1b. For anything else make the mallet head about 4" to 6" long and 3" wide with the handle 8" long.

2. The mallet is wet wood when you turn with the above advise then when it is sitting for a few days take some very wet rawhide and wrap it around the head and tack both ends. When it drys the rawhide will shrink with the wood and keep it tight.

Lee

Here is Mike Peace link to his site

http://mikepeacewoodturning.blogspot.com/
This will give you all his info


----------



## ArlinEastman (May 22, 2011)

Here are some more good YouTube vids

http://woodturningvideos.weebly.com/

https://www.youtube.com/results?search_query=mark+baid

https://www.youtube.com/user/robohippy/videos






I highly recommend Lyle Jamieson's videos. I have been most fortunate to have him visit me 3 times and teach me and one other vet. He taught me more in 4 hours then I tried in 5 years. His bowl gouge is Very highly recommended and with it he taught me how to even use it as a skew. He live is Michigan


----------



## cdaniels (Apr 16, 2014)

I screwed up a bunch of maple live edge bowls just by drilling them wrong to mount. I notice a lot of the time on videos when they're turning live edge bowls that they turn them thin and finish them all at once. when you're turning live edge do you just go from start to finish and you're done or do you still go through the rough turn then drying process?


----------



## wormil (Nov 19, 2011)

People do it both ways. If you turn to final thickness the bowl will usually dry oval or in some wriggly shape. I have two pear bowls like that.


----------



## ArlinEastman (May 22, 2011)

CD

It takes as long to learn to turn as it does learning to turn in a wheel chair. I learned very quickly I can not do the same thing as others that stand so just toss it out on how they move and hold their tools at their hips.

The biggest thing is making a table that allows you to get the wheel chair close or even better under the lathe. I will see if I still have a picture of the table I made for me 6 years ago. It is most important to have one that allows will allow you to have all of your tools and anything else on it.. I even had a grinder on my right so I could sharpen my tools without moving my chair very much.

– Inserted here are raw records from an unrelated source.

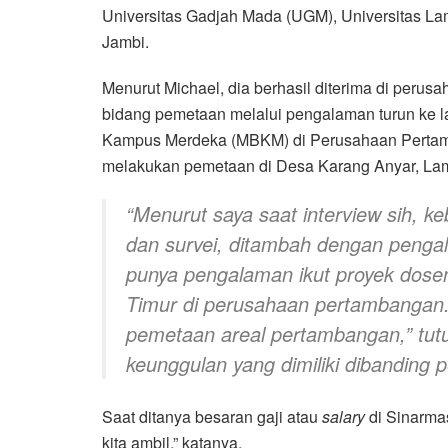
Universitas Gadjah Mada (UGM), Universitas Lam
Jambi.
Menurut Michael, dia berhasil diterima di perus
bidang pemetaan melalui pengalaman turun ke l
Kampus Merdeka (MBKM) di Perusahaan Pertamb
melakukan pemetaan di Desa Karang Anyar, La
“Menurut saya saat
interview
sih, ke
dan survei, ditambah dengan pengalam
punya pengalaman ikut proyek dose
Timur di perusahaan pertambangan. 
pemetaan areal pertambangan,” tutu
keunggulan yang dimiliki dibanding p
Saat ditanya besaran gaji atau
salary
di Sinarmas
kita ambil,” katanya.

Also I start ALL of my turnings between centers. This help in so many ways and allows me to choose my grain patterns or special things I want to highlight like holes, bark, or other things like that. It is also easier to find the center of the woods balance if the dead center and live center hold it gently it can be adjusted better.

On the lathe you have to make sure it is bolted done solidly and level with enough weight to nullify vibration and (I forget the other word) when a piece is being turned.

On the drilling the bowls to mount I do not know why you are doing so unless you are using a screw which I never use. I almost always use a faceplate to do most everything and finish the bottom then mount it on either a glue block or dove tail chuck jaws.

You live close to Lyle Jamieson and I would give him a call for a lesson (To me he is awesome) and while traveling came to my house 3 times for lessons and he also taught another vet with me. I sent you a PM with his info


----------



## ArlinEastman (May 22, 2011)

Here are some things you might love to have in turning

Make yourself a longworth chuck

http://www.woodworkersguide.com/2010/10/17/how-to-make-a-longworth-chuck/

Or get a vacuum chuck which is very nice and wonderful price which is about 1/3 the price of others are charging

http://www.frugalvacuumchuck.com/

Bob who makes them is a great guy and really helped me out a lot and even put everything together for me since I have brain damage and I knew I would not figure it out. It even comes with a muffler and tells you how to fill it. It cost me $220 but it was special for me that he did EVERY thing.


----------



## TheDane (May 15, 2008)

> Or get a vacuum chuck which is very nice and wonderful price which is about 1/3 the price of others are charging
> 
> http://www.frugalvacuumchuck.com/


I have heard nothing but good things about this company and the gentleman who runs int. It is definitely on my wish-list.


----------



## ArlinEastman (May 22, 2011)

I thought you guys might like this Youtube I got from another turner here.


----------



## cdaniels (Apr 16, 2014)

how come sometimes when i'm turning stuff it comes out all wavy and not smooth?


----------



## ArlinEastman (May 22, 2011)

CD

In wood there are hard and soft spots that go with the grain of the wood. Also if the wood is not stabilized with the outside it will also cause that problem too.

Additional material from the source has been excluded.